CONTACT:   Doug Church, 202.220.9802, (cell) 301.346.8245

WASHINGTON – Placing politics over aviation safety, the White House has destroyed the bipartisan-supported measures passed by both the U.S. House of Representatives and Senate that would have prohibited the privatization of air traffic control services to the lowest bidder.

After both the House and Senate voted overwhelmingly in June to protect the safety of the air traffic control system – the world’s safest, largest and most efficient – the White House waged an all-out lobbying campaign to reverse the actions taken by Congress and undermine the will of the American people.

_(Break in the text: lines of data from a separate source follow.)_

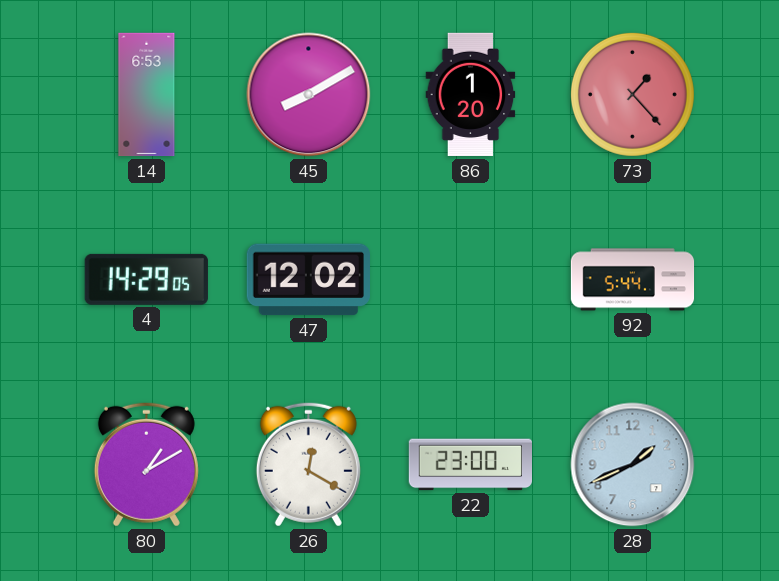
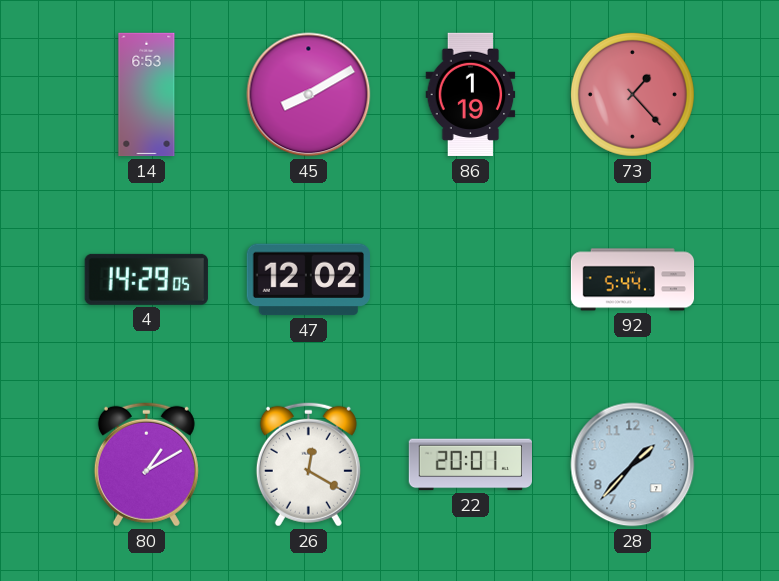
86: 1:20 -> 1:19
22: 23:00 -> 20:01
28: 1:41 -> 1:37
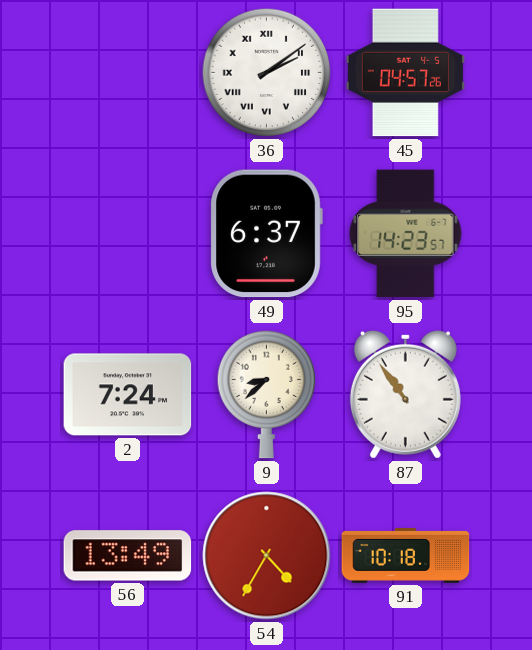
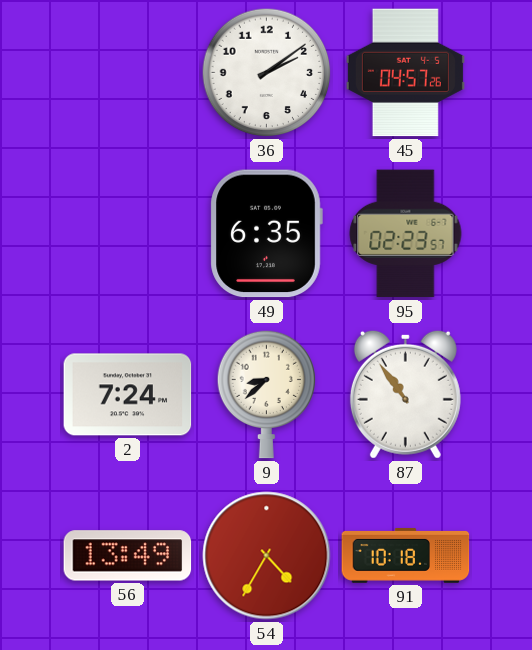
36 numerals: Roman -> Arabic
49: 6:37 -> 6:35
95: 14:23 -> 02:23
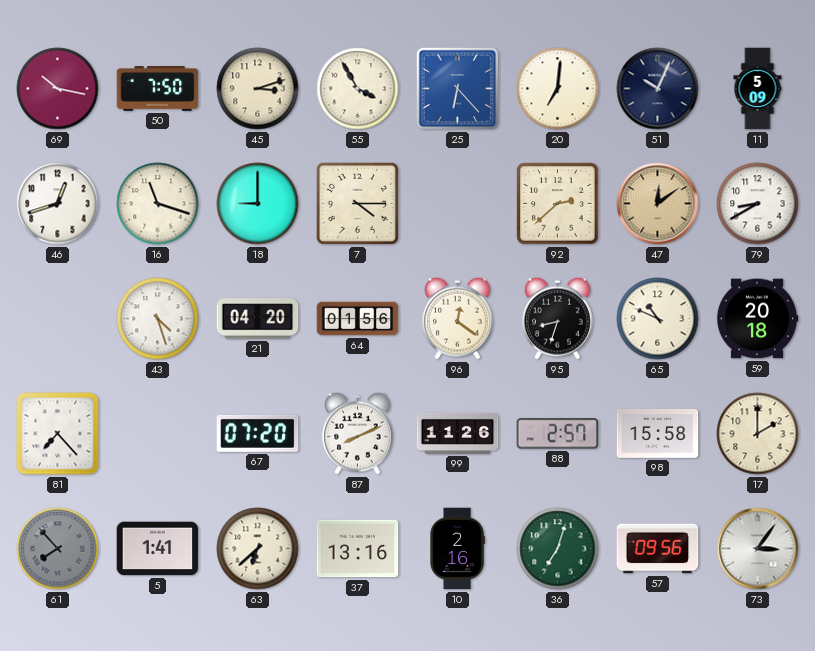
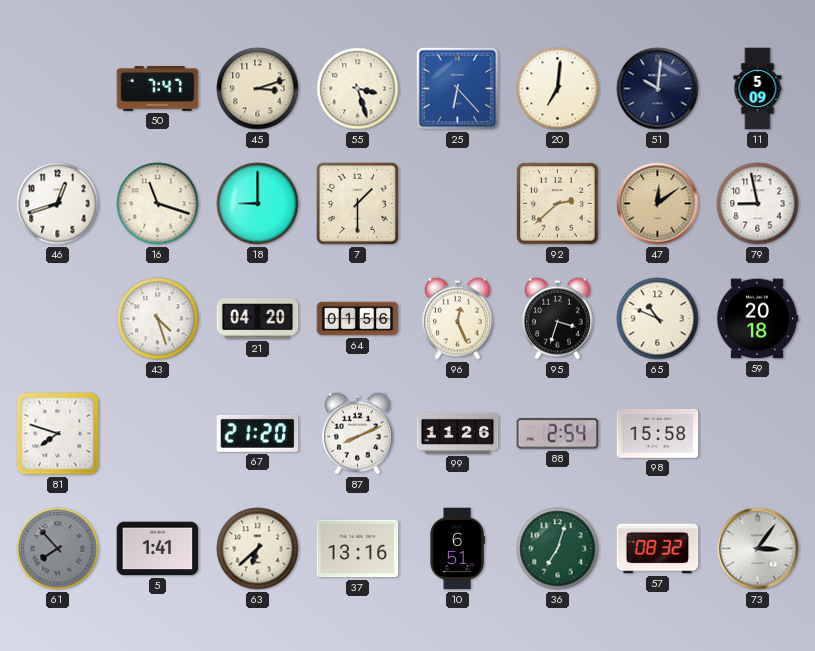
69: 10:17 -> none
50: 7:50 -> 7:47
55: 3:55 -> 3:27
51: 10:04 -> 10:01
7: 4:15 -> 1:30
79: 8:40 -> 8:58
96: 12:21 -> 12:26
95: 8:33 -> 3:33
81: 7:23 -> 7:48
67: 07:20 -> 21:20
88: 2:57 -> 2:54
17: 2:00 -> none
10: 2:16 -> 6:51
57: 09:56 -> 08:32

The result was a back-room deal waged by the leaders of the Congressional conference committee reconciling the Federal Aviation Administration reauthorization bill – without debate or on-the-record accountability – that would allow the removal of FAA controllers from 69 air traffic control towers and replace them with part-time contract employees. While there is an effort to assuage the concerns of the American people by referring to the targeted towers as “rural airports,” they include towers like Van Nuys, Calif., the eighth-busiest airport in the country.

“Despite repeated denials that the administration wants to privatize air traffic control, the conference committee report does exactly that,” National Air Traffic Controllers Association President John Carr said. “In the wee hours of the night last week, the conference committee leadership bowed to the pressure of the White House. It’s time for all members of Congress to stand behind their votes and uphold the safety of our skies.”

Amazingly, not even the chairman of the conference committee, Rep. Don Young, R-Alaska, favors privatization. He exempted the air traffic control towers in his own state from privatization. “Should it only be safe to fly in Alaska?” Carr asked.

Air traffic control privatization defies both public opinion and the abysmally poor example set by other countries’ privatized air traffic control systems. Surveys show that more than 70 percent of the American public wants to keep the system in the hands of the federal government. Privatization has failed miserably in other countries. Skyrocketing costs abound, while users are paying more, the private systems are less efficient and understaffing has led to near accidents in the sky. Additionally, the U.S. air traffic control system is 74 percent more efficient and 79 percent more productive than the European system, according to a recent study by Eurocontrol, the air traffic control organization for the European Union.

“Safety is NATCA’s No. 1 priority and we will use all of our resources over the next six weeks and mobilize all of those who share our commitment to protect the safety of the flying public,” Carr said.